Writing Through the Frustration

Writing Through the Frustration


I’d like to believe that there is no such thing as “writer’s block.” I could write for days about topics that I care about. Would they all be good, or deemed “worthy” in my eyes? Probably not.  If someone were to ask you to create a list about topics you wished to write about, whether it’s to explore an area of personal interest or something you simply care about, I’m pretty sure that your list would be long, or at least more than bullet point—I know mine is. To that end, I like to think of an obstacle (or obstacles) in the writing process, or a subject that is difficult to put in the right words, as a “writer’s frustration.” (Clever, isn’t it?) I went through a period of this frustration at some point towards the end of February and a little bit into the first few weeks of March, and I can tell you now that there were some moments in which things didn’t look too pretty.

All of the writing that is simply not worthy enough for me.

I am person of paper—I carry a poetry journal, but I also like to write my first drafts of poems on a large notepad a couple of times before I transfer them over to a Word document. It’s a process that has worked for me most of the time, without much disruption. Things changed this past month: I find myself wasting about three or five sheets of notepad paper before coming up with a poem that I truly enjoy.

Because of this, I decide to do things outside of my ordinary writing process—at home of course—to see if there was anything to could be done to end my frustration, and I discovered some very interesting results.

First, I decided to let my notepad feel my rage—and no, I did not punch it or beat it. Instead, I decided to scribble on it with one of my Expo markers for about a minute and half, just to see if anything would occur that could possibly ease my frustration.

Did I just create abstract art?

It kind of worked, but also didn’t work. I felt a bit of relief; I felt some of the tension lift away.

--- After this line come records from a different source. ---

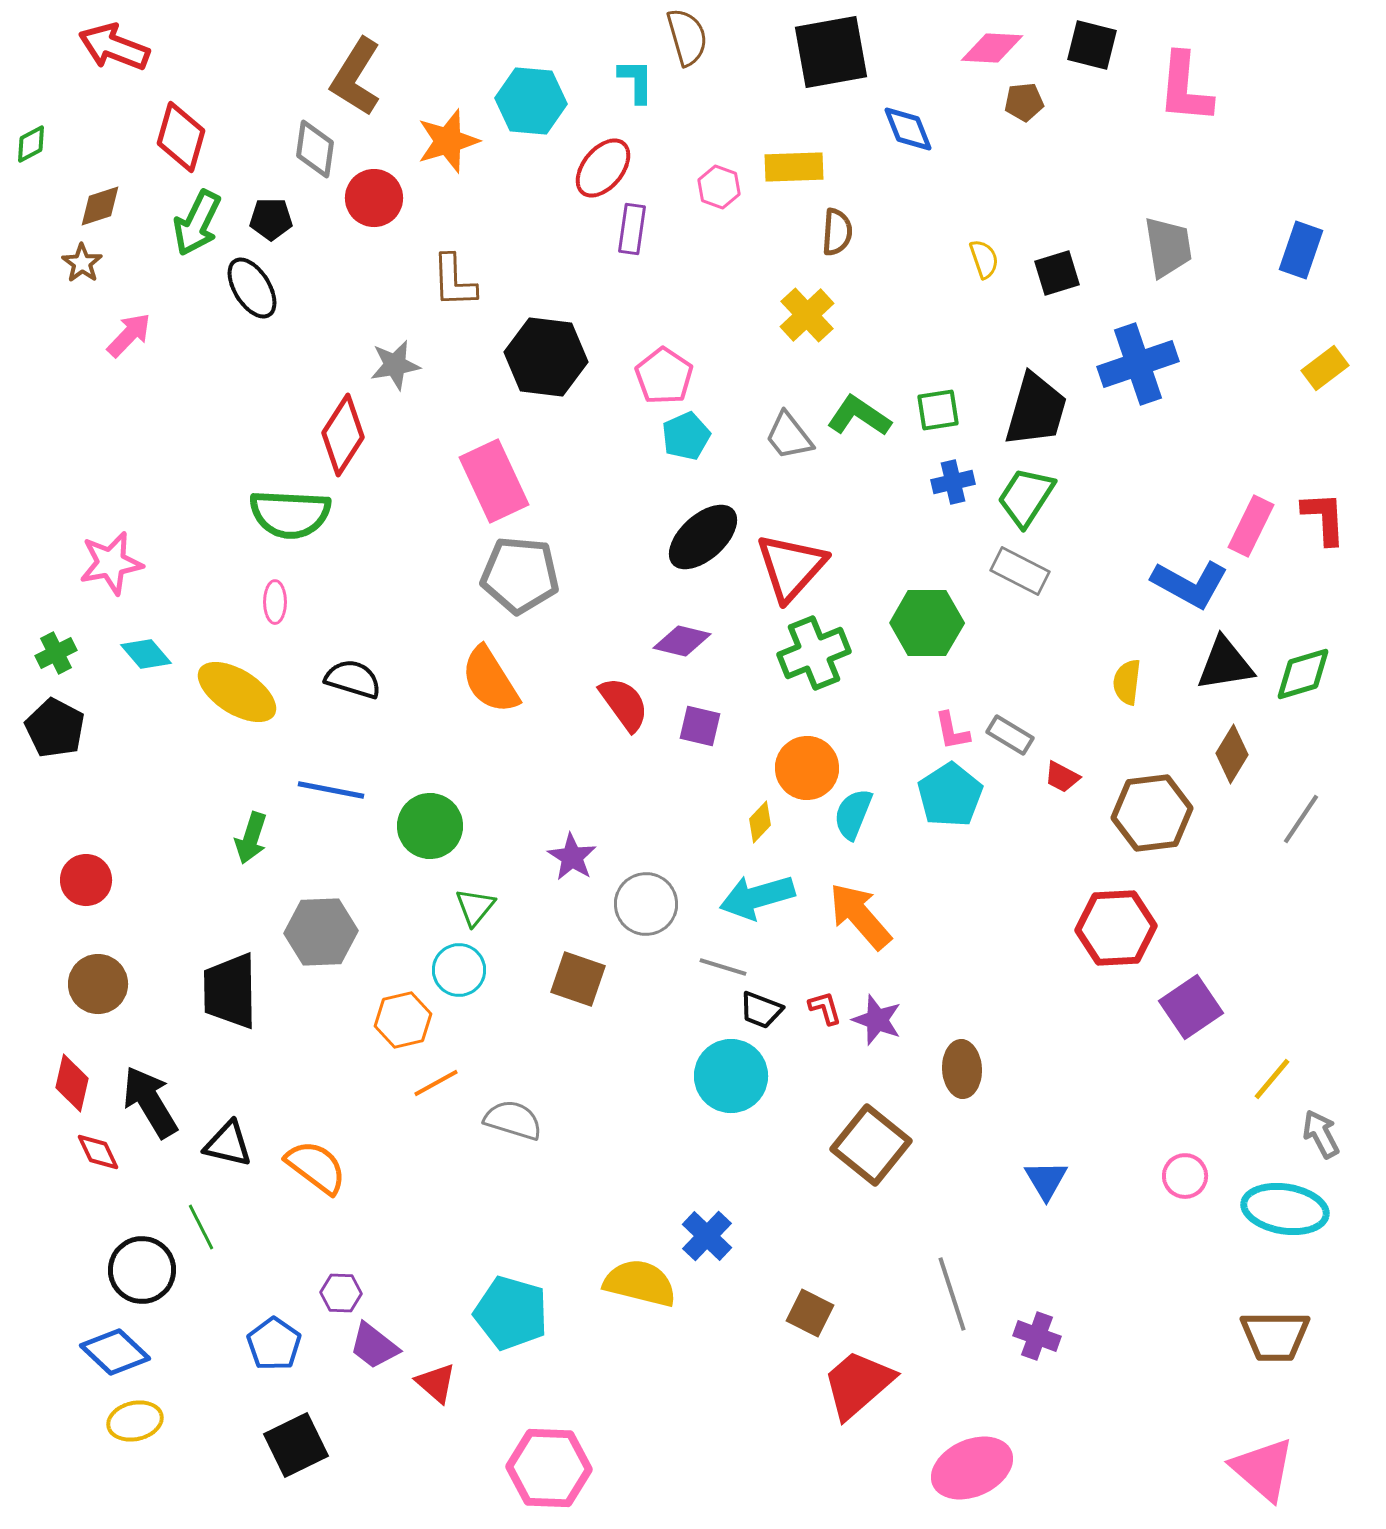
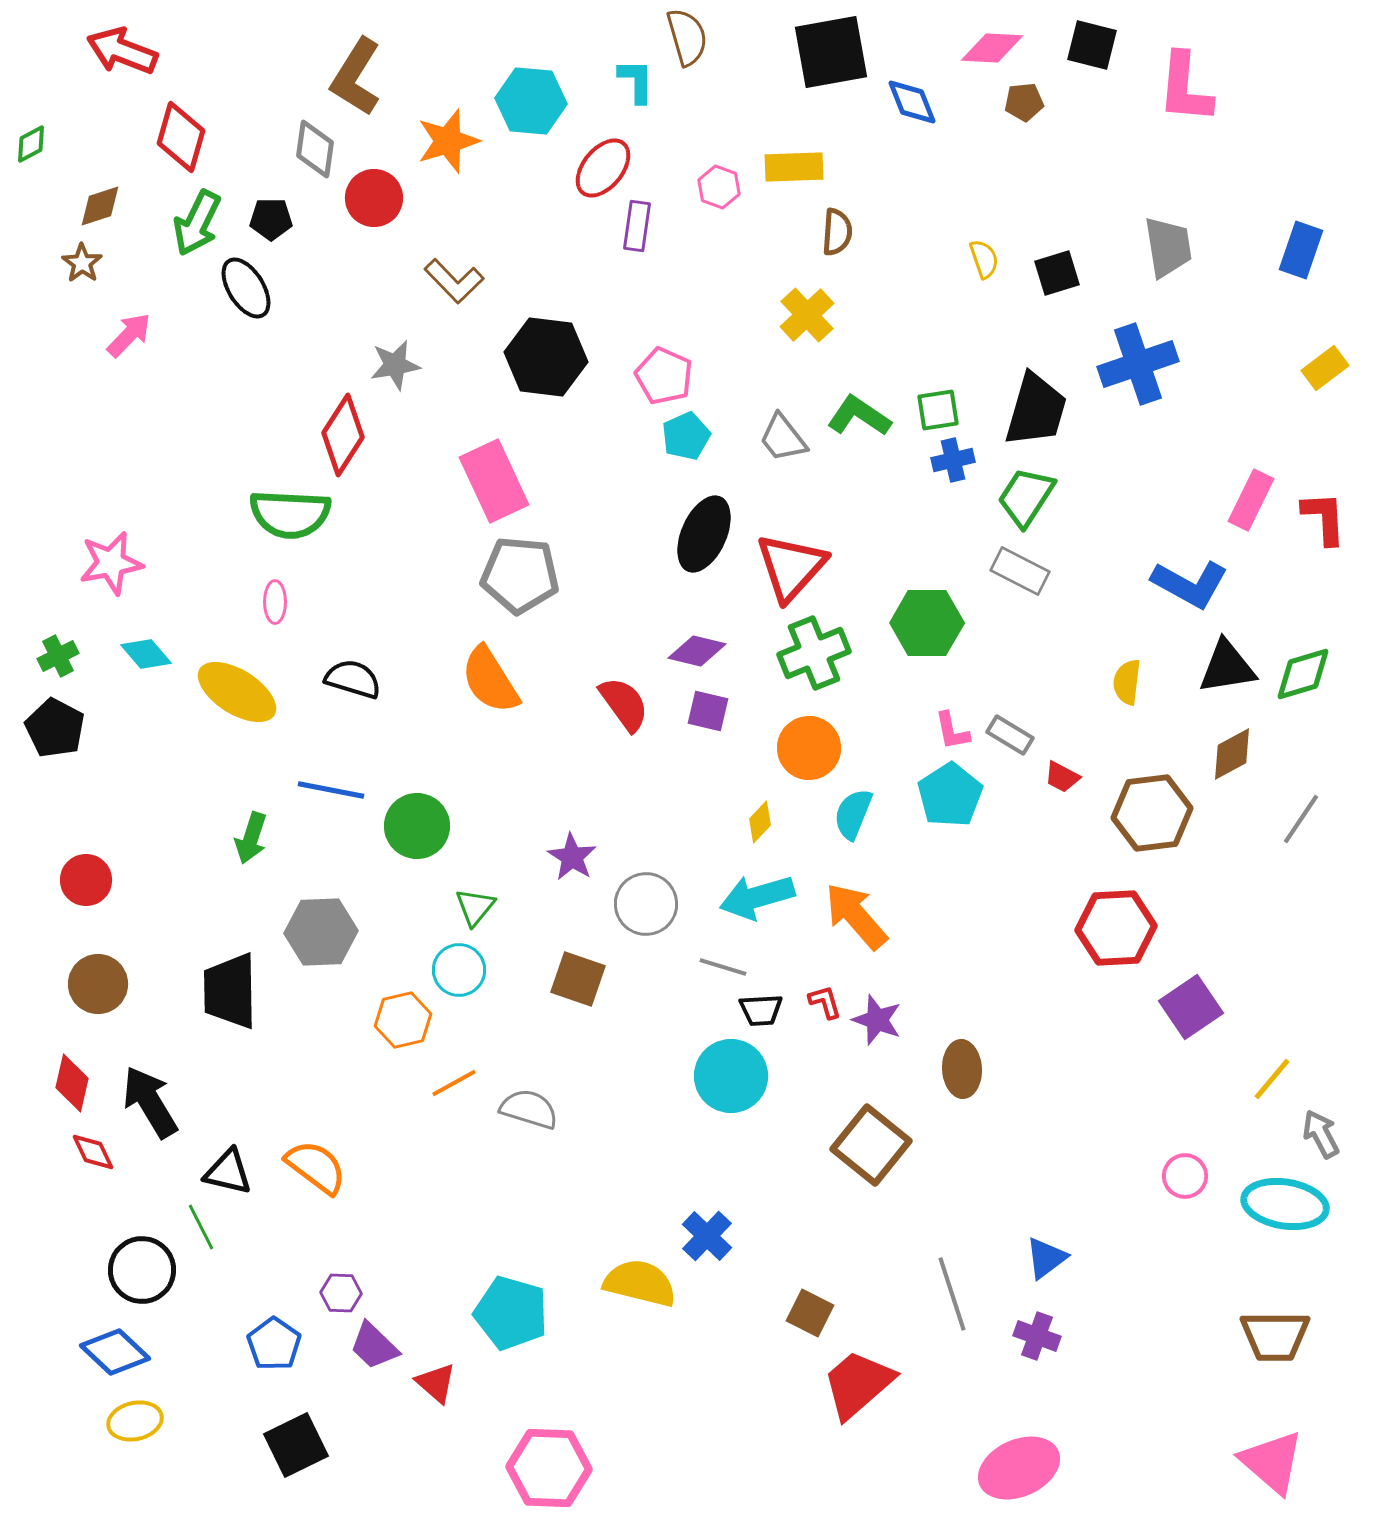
red arrow at (114, 47): moved 8 px right, 4 px down
blue diamond at (908, 129): moved 4 px right, 27 px up
purple rectangle at (632, 229): moved 5 px right, 3 px up
brown L-shape at (454, 281): rotated 42 degrees counterclockwise
black ellipse at (252, 288): moved 6 px left
pink pentagon at (664, 376): rotated 10 degrees counterclockwise
gray trapezoid at (789, 436): moved 6 px left, 2 px down
blue cross at (953, 482): moved 22 px up
pink rectangle at (1251, 526): moved 26 px up
black ellipse at (703, 537): moved 1 px right, 3 px up; rotated 24 degrees counterclockwise
purple diamond at (682, 641): moved 15 px right, 10 px down
green cross at (56, 653): moved 2 px right, 3 px down
black triangle at (1225, 664): moved 2 px right, 3 px down
purple square at (700, 726): moved 8 px right, 15 px up
brown diamond at (1232, 754): rotated 30 degrees clockwise
orange circle at (807, 768): moved 2 px right, 20 px up
green circle at (430, 826): moved 13 px left
orange arrow at (860, 916): moved 4 px left
red L-shape at (825, 1008): moved 6 px up
black trapezoid at (761, 1010): rotated 24 degrees counterclockwise
orange line at (436, 1083): moved 18 px right
gray semicircle at (513, 1120): moved 16 px right, 11 px up
black triangle at (228, 1144): moved 28 px down
red diamond at (98, 1152): moved 5 px left
blue triangle at (1046, 1180): moved 78 px down; rotated 24 degrees clockwise
cyan ellipse at (1285, 1209): moved 5 px up
purple trapezoid at (374, 1346): rotated 6 degrees clockwise
pink ellipse at (972, 1468): moved 47 px right
pink triangle at (1263, 1469): moved 9 px right, 7 px up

But not all of it went away—I still found myself not liking what my brain was producing.

After that, I tried to make a compilation poem by taking really random words and lines that I have written in my journal, or from the note sections of my iPhone. This resulted in some weird-sounding stanzas and phrasing that I wasn’t happy with.

Still trying to figure out how to make this poem work.

My last method was probably the most orthodox and logical: I turned off my brain and decided to look through some of my old poetry books, which carried a significant influence over my work this past year. I found this to be the most useful method, even though I am not entirely sure if it was because I turned off my brain, or I remembered where my writing comes from, or if it was all just coincidence.

The poetry books I find myself returning to, again and again.

Perhaps there is no cure for writer’s frustration, and the only thing one can do is to kept pushing through it…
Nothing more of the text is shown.